# Working with Illustrator CS files in Illustrator 10



## RonaldMacDonald (Oct 8, 2005)

I have noticed that when you open a CS file in 10 that a block of text, although it may look ok, is actually broken down into segments if you try to select it.  If you try to select a headline, it is actually nothing more than individual letters separate from each other.  It makes editing impossible.  Can anyone suggest a solution other than having to go having to buy CS?


----------



## ElDiabloConCaca (Oct 8, 2005)

Nevermind... confused your problem with a different occurrence.
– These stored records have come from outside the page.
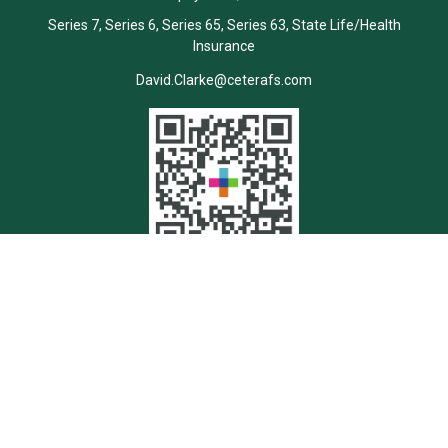
Series 7, Series 6, Series 65, Series 63, State Life/Health
Insurance
David.Clarke@ceterafs.com
Quick Links
Retirement
Investment
Estate
Insurance
Tax
Money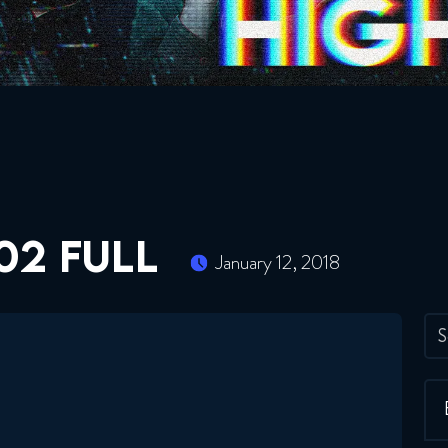
02 FULL
January 12, 2018
S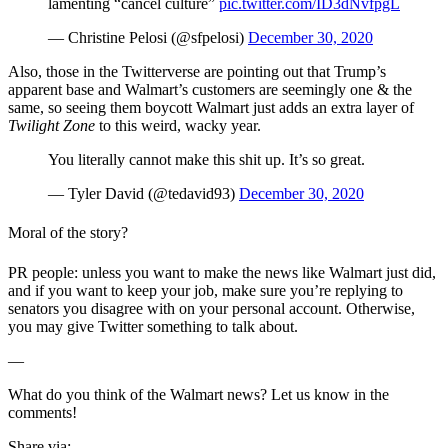
lamenting “cancel culture”
pic.twitter.com/ID3dNvfpgL
— Christine Pelosi (@sfpelosi)
December 30, 2020
Also, those in the Twitterverse are pointing out that Trump’s
apparent base and Walmart’s customers are seemingly one & the
same, so seeing them boycott Walmart just adds an extra layer of
Twilight Zone
to this weird, wacky year.
You literally cannot make this shit up. It’s so great.
— Tyler David (@tedavid93)
December 30, 2020
Moral of the story?
PR people: unless you want to make the news like Walmart just did,
and if you want to keep your job, make sure you’re replying to
senators you disagree with on your personal account. Otherwise,
you may give Twitter something to talk about.
—
What do you think of the Walmart news? Let us know in the
comments!
Share via: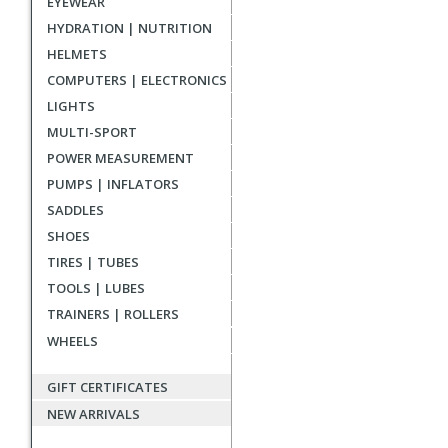
EYEWEAR
reviews
HYDRATION | NUTRITION
HELMETS
COMPUTERS | ELECTRONICS
LIGHTS
MULTI-SPORT
POWER MEASUREMENT
PUMPS | INFLATORS
SADDLES
SHOES
TIRES | TUBES
TOOLS | LUBES
TRAINERS | ROLLERS
WHEELS
GIFT CERTIFICATES
NEW ARRIVALS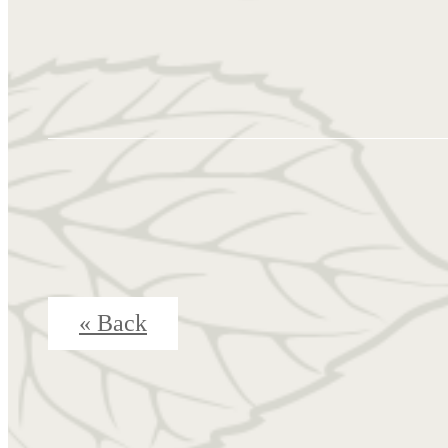
« Back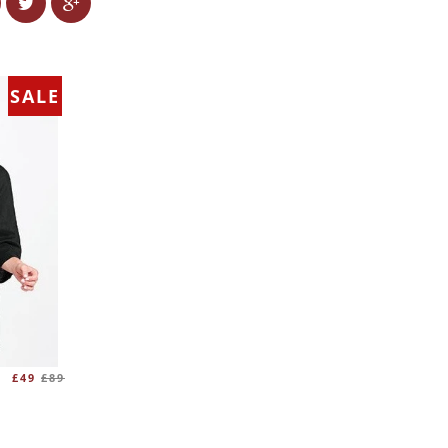
SALE
Regular
£49
£89
price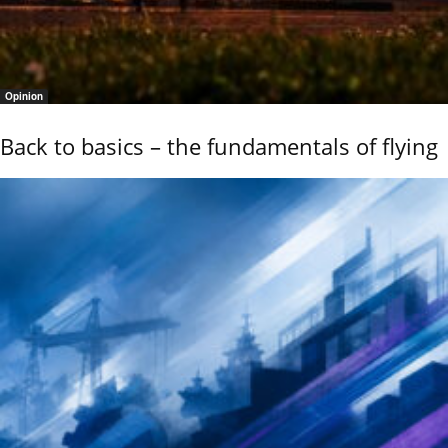
Opinion
Back to basics – the fundamentals of flying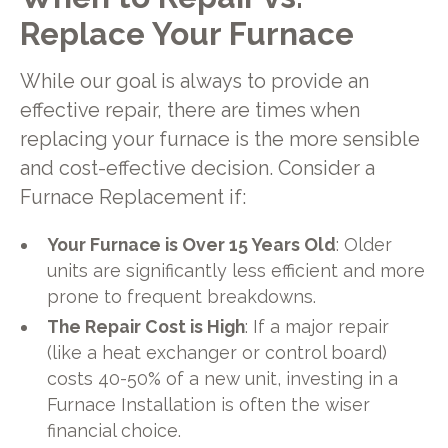
Replace Your Furnace
While our goal is always to provide an
effective repair, there are times when
replacing your furnace is the more sensible
and cost-effective decision. Consider a
Furnace Replacement if:
Your Furnace is Over 15 Years Old
: Older
units are significantly less efficient and more
prone to frequent breakdowns.
The Repair Cost is High
: If a major repair
(like a heat exchanger or control board)
costs 40-50% of a new unit, investing in a
Furnace Installation is often the wiser
financial choice.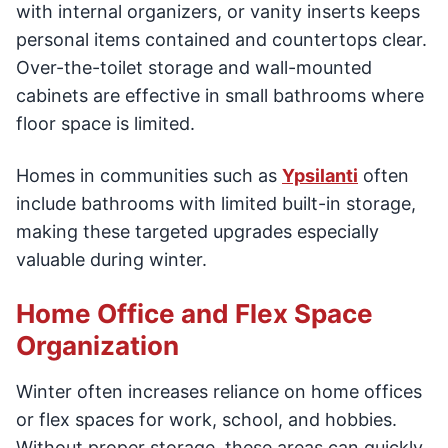
with internal organizers, or vanity inserts keeps
personal items contained and countertops clear.
Over-the-toilet storage and wall-mounted
cabinets are effective in small bathrooms where
floor space is limited.
Homes in communities such as
Ypsilanti
often
include bathrooms with limited built-in storage,
making these targeted upgrades especially
valuable during winter.
Home Office and Flex Space
Organization
Winter often increases reliance on home offices
or flex spaces for work, school, and hobbies.
Without proper storage, these areas can quickly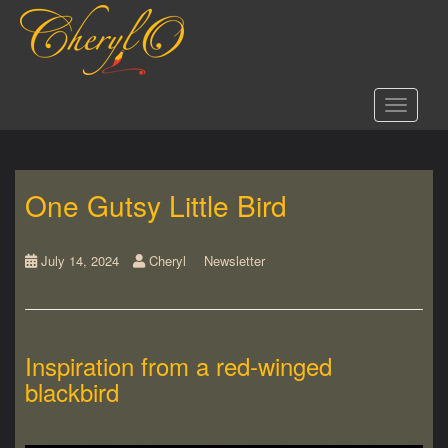
S
k
i
p
t
Toggle 
o
m
a
i
One Gutsy Little Bird
n
c
o
n
July 14, 2024
Cheryl
Newsletter
t
e
n
t
Inspiration from a red-winged
blackbird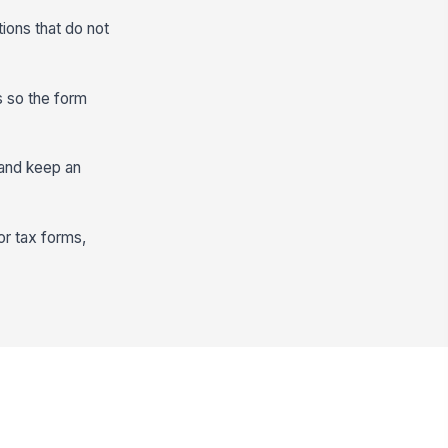
tions that do not
s so the form
 and keep an
or tax forms,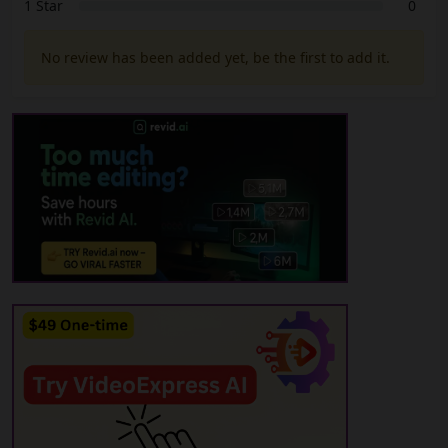
1 Star
0
No review has been added yet, be the first to add it.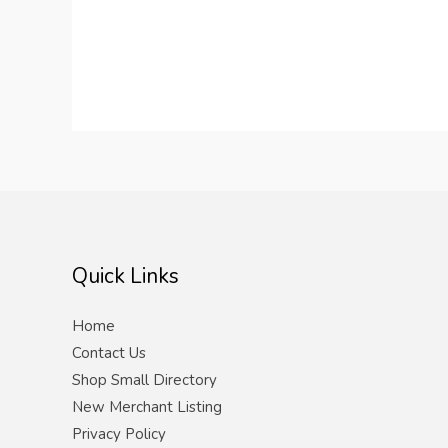
Quick Links
Home
Contact Us
Shop Small Directory
New Merchant Listing
Privacy Policy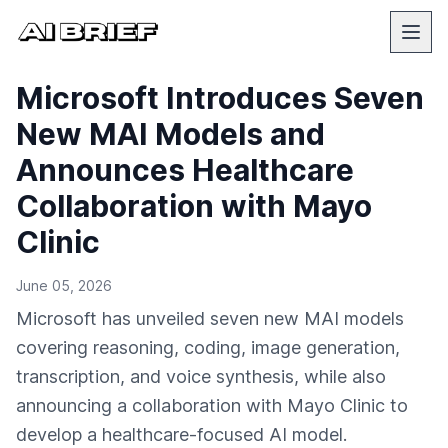
Microsoft Introduces Seven
New MAI Models and
Announces Healthcare
Collaboration with Mayo
Clinic
June 05, 2026
Microsoft has unveiled seven new MAI models
covering reasoning, coding, image generation,
transcription, and voice synthesis, while also
announcing a collaboration with Mayo Clinic to
develop a healthcare-focused AI model.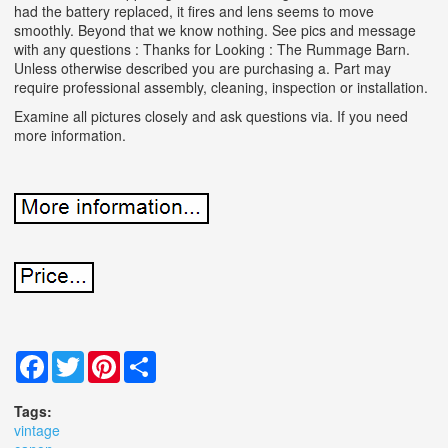
had the battery replaced, it fires and lens seems to move
smoothly. Beyond that we know nothing. See pics and message
with any questions : Thanks for Looking : The Rummage Barn.
Unless otherwise described you are purchasing a. Part may
require professional assembly, cleaning, inspection or installation.
Examine all pictures closely and ask questions via. If you need
more information.
Facebook
Twitter
Pinterest
Share
Tags:
vintage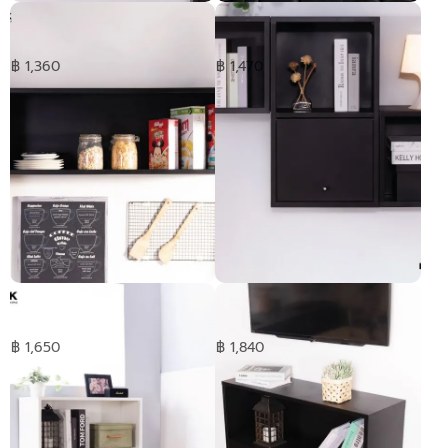
HANGEN cabinet -short
HANGEN cabinet -Medium
฿ 1,360
฿ 1,470
HANGEN cabinet -Long
Double HANGEN cabinet -
short
฿ 1,650
฿ 1,840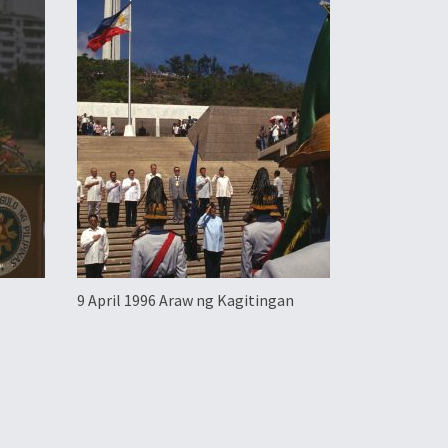
9 April 1996 Araw ng Kagitingan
Are these files created by you, or someone else that is sending them to you?  Would it be an option to ask the person to "save down" the file in a previous version, or perhaps use a different format like EPS?


----------



## dzinehaus (Jan 13, 2006)

agreed, have the person sending you these files export them from CS or CS2 as a illustrator legacy file then have them set the file either as a ai or eps and then have them save to a lower version.


----------



## ergo proxy (Feb 2, 2006)

RonaldMacDonald said:
			
		

> I have noticed that when you open a CS file in 10 that a block of text, although it may look ok, is actually broken down into segments if you try to select it.  If you try to select a headline, it is actually nothing more than individual letters separate from each other.  It makes editing impossible.  Can anyone suggest a solution other than having to go having to buy CS?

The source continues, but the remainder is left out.